Welch, from Washington, County Durham, made history on Monday when becoming the first woman to be appointed to referee a game in the English Football League (EFL).
The 37-year-old has received universal praise for her debut EFL performance in Harrogate’s 2-0 home defeat to League Two rivals Port Vale.
“She’s from the north-east, an area that has always produced top-class referees,” Hackett said.
“It’s a football hot-bed, but it’s also tough and I think that actually helps to develop top referees — Mark Clattenburg, Pat Partridge, Peter Willis, George Courtney, they all come to mind.
“The north-east has always produced top-class referees and at the moment our country’s leading referee, in my opinion, is Michael Oliver.
“You see from them a calmness because they’ve dealt with conflict in that hot-bed area.”
Hackett, former head of the Professional Game Match Officials, who spent 22 years as an EFL and Premier League official, believes Welch can reach the highest level.
“She must maintain her consistency of performance and continue to break down barriers because she has clearly been doing that,” Hackett said.

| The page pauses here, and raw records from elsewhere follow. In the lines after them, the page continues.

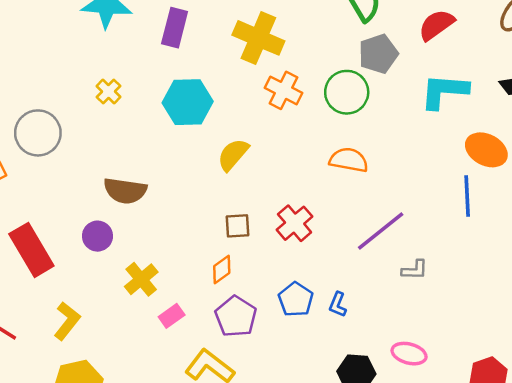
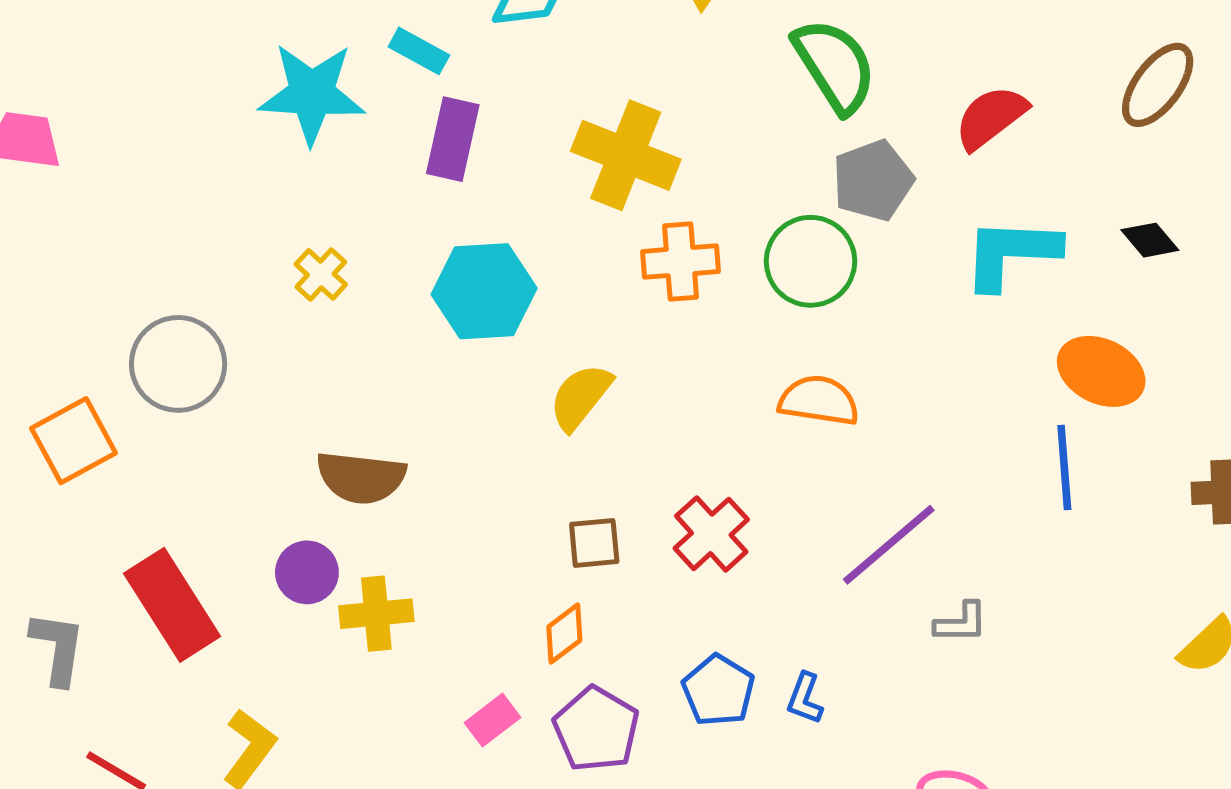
orange cross: (284, 90) -> (680, 261), turned -30
yellow cross: (141, 279) -> (376, 614), moved, turned 36
pink rectangle: (172, 316) -> (493, 720), moved

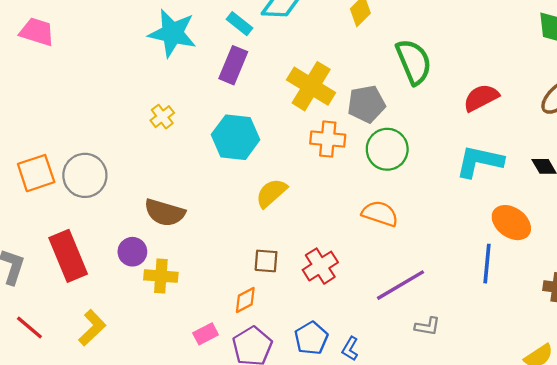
cyan rectangle: (419, 51) -> (239, 24), moved
gray pentagon: (873, 180) -> (366, 104), moved
gray circle: (178, 364) -> (85, 175), moved

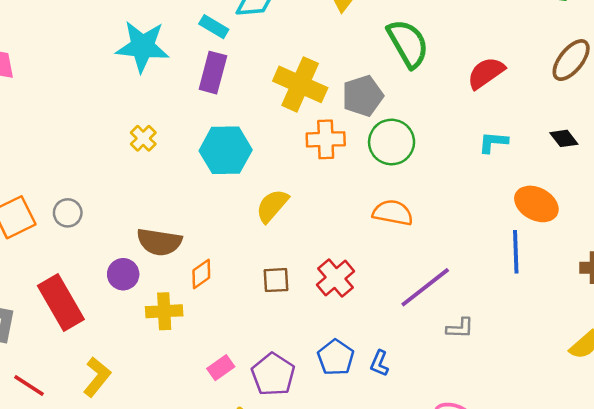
cyan L-shape: (480, 161) -> (493, 142), size x0.6
gray circle: (85, 175) -> (68, 213), size x0.6
purple circle: (132, 252) -> (123, 274), moved
orange diamond: (245, 300) -> (201, 274), moved

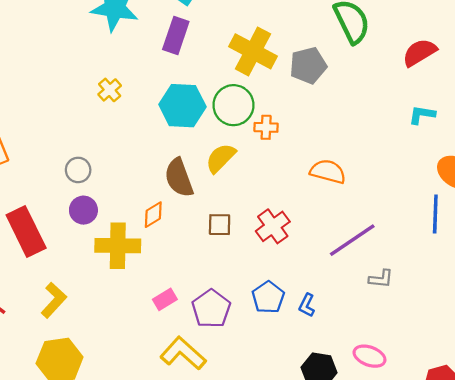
orange cross: (326, 139) -> (266, 127), moved, size x0.7
green circle: (392, 142) -> (233, 105), moved
gray circle: (68, 213) -> (78, 170), moved
brown semicircle: (159, 242) -> (179, 178), moved, turned 57
yellow cross: (164, 311) -> (118, 246), size x1.4

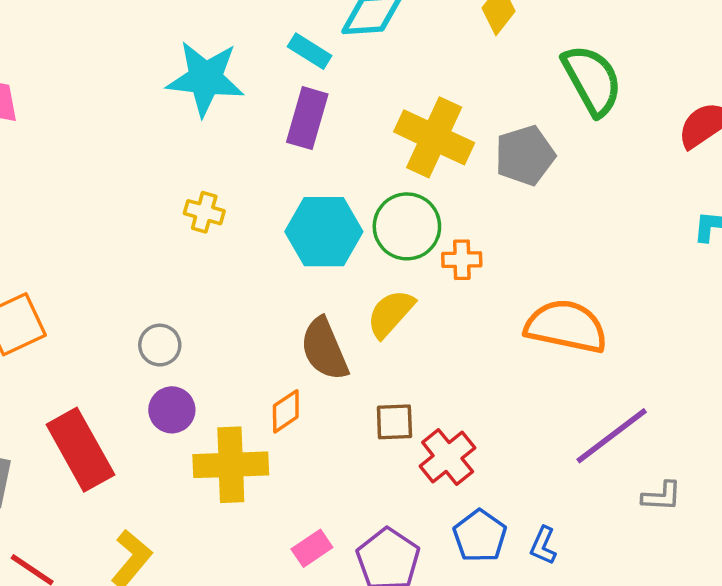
yellow cross: (110, 90) -> (204, 212), turned -30
orange semicircle: (328, 172) -> (566, 326), size x1.4
red cross: (273, 226) -> (448, 457), moved

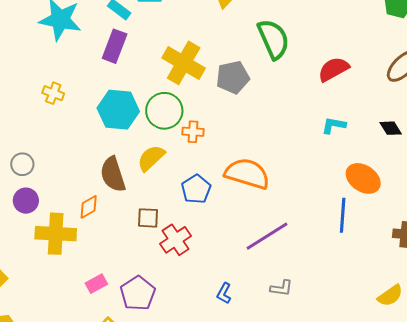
gray L-shape: (662, 496) -> (282, 288), moved
blue pentagon: (480, 536) -> (196, 189), moved

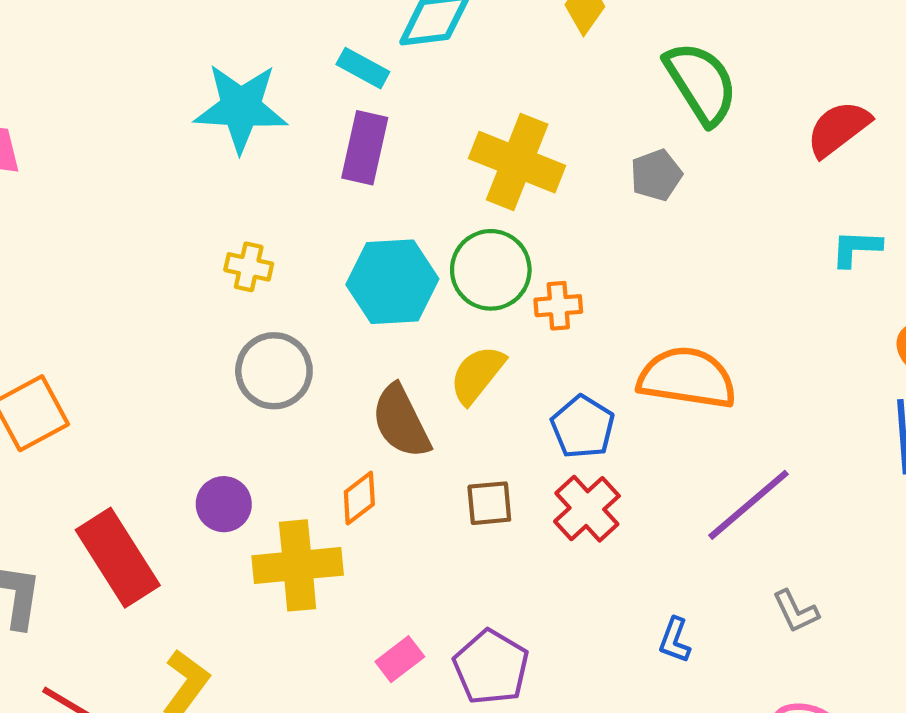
gray pentagon: (233, 77) -> (656, 175), moved, size x0.7
gray circle: (22, 164) -> (274, 371), moved, size x1.5
red cross: (176, 240) -> (587, 509), moved
gray L-shape: (282, 288) -> (796, 611), turned 65

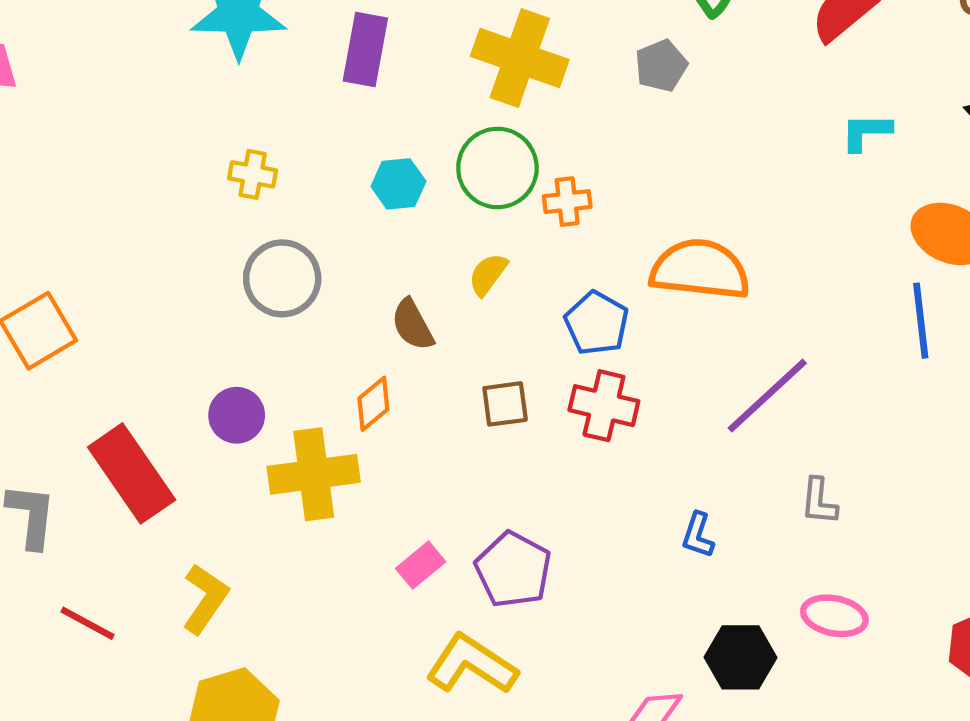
cyan hexagon: (392, 282) -> (398, 184), size x0.6
yellow semicircle: (477, 375) -> (488, 274), size x0.7
brown semicircle: (401, 421) -> (413, 325), size x0.7
red cross: (587, 509) -> (604, 406), turned -32
gray L-shape: (796, 611) -> (819, 501), turned 33

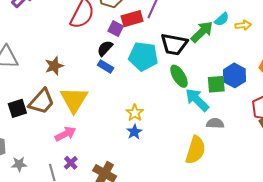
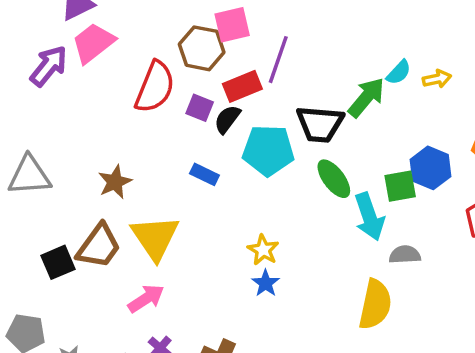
purple square: (116, 29) -> (200, 108), moved
black semicircle: (105, 48) -> (227, 119), moved
cyan arrow: (197, 100) -> (369, 217), turned -148

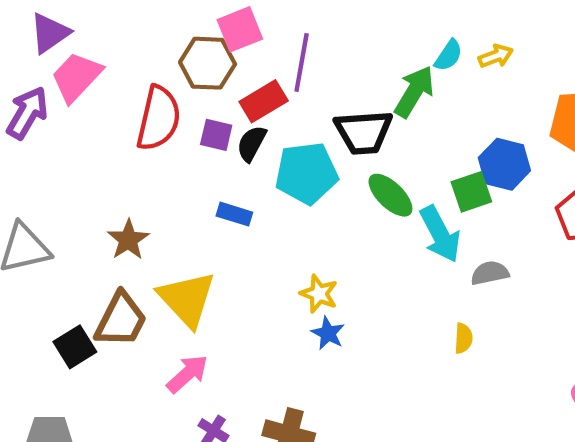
yellow semicircle: (375, 304) -> (463, 338), size x0.5

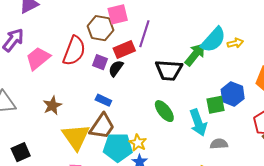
cyan semicircle: (448, 55) -> (213, 40), size x1.8
pink trapezoid: (76, 77) -> (38, 58), moved
cyan pentagon: (306, 173) -> (118, 147), moved
green ellipse: (390, 195) -> (164, 111), moved
brown trapezoid: (121, 320) -> (102, 126), moved

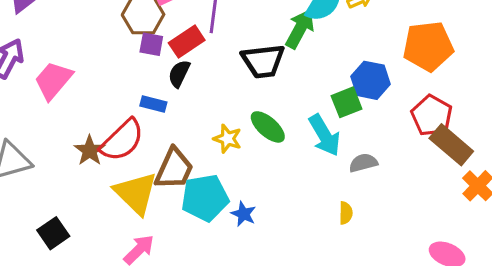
red semicircle: (74, 51) -> (122, 140), moved, turned 36
purple square: (100, 62) -> (151, 44), moved
blue rectangle: (103, 100) -> (153, 104), moved
yellow star: (138, 143) -> (227, 139), moved

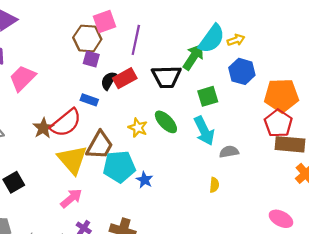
red rectangle: (187, 41) -> (125, 78), moved
orange pentagon: (428, 46) -> (281, 96), moved
blue hexagon: (370, 80) -> (242, 71), moved
green square: (347, 102) -> (208, 96), moved
brown rectangle: (451, 145) -> (290, 144), turned -40

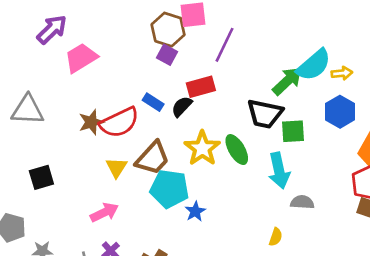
black trapezoid: (166, 77) -> (265, 114), moved
black semicircle: (108, 81) -> (182, 106), moved
yellow star: (138, 128) -> (202, 148), size x1.5
yellow triangle: (72, 160) -> (116, 167), size x0.6

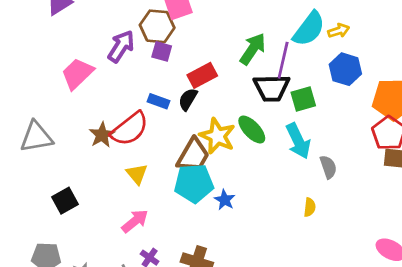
purple arrow: (52, 29) -> (121, 46), moved
purple line: (225, 45) -> (283, 60), moved
green arrow: (287, 81) -> (253, 49), moved
brown trapezoid: (153, 158) -> (193, 155), moved
gray semicircle: (302, 202) -> (328, 167), turned 80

“She has also shown great resilience at all the levels to break the glass ceiling and I see no reason why she can’t advance to the top echelon of the game.
“It’s remarkable that she has done that in an 11-year career so far, so she’s clearly got determination and I’m sure she will have put up with a great deal of resistance.
“But now I think when she gets into a professional environment it should get easier. The window of opportunity is there and I do think that at the top level we desperately need some good referees.”
Hackett was the FA Cup final’s youngest referee when appointed to take charge in 1981 at the age of 36 before Oliver was handed the 2018 final aged 33.
“I think Welch had 10 years in grassroots football,” Hackett added. “A lot of people don’t realise the long apprenticeship. Oliver had eight years. I was 12 years.
“That long apprenticeship gives you a great deal of craft and creates a platform of being able to deal with refereeing at all levels and different styles of play.
“I think her progress is wonderful and really great for the game. She’s beaten that resistance and the cynicism she’s probably seen, but the one thing she’s had is a great deal of support from referees from the north-east.
“For two or three years now I’ve been receiving notes about her performances from that part of the world.”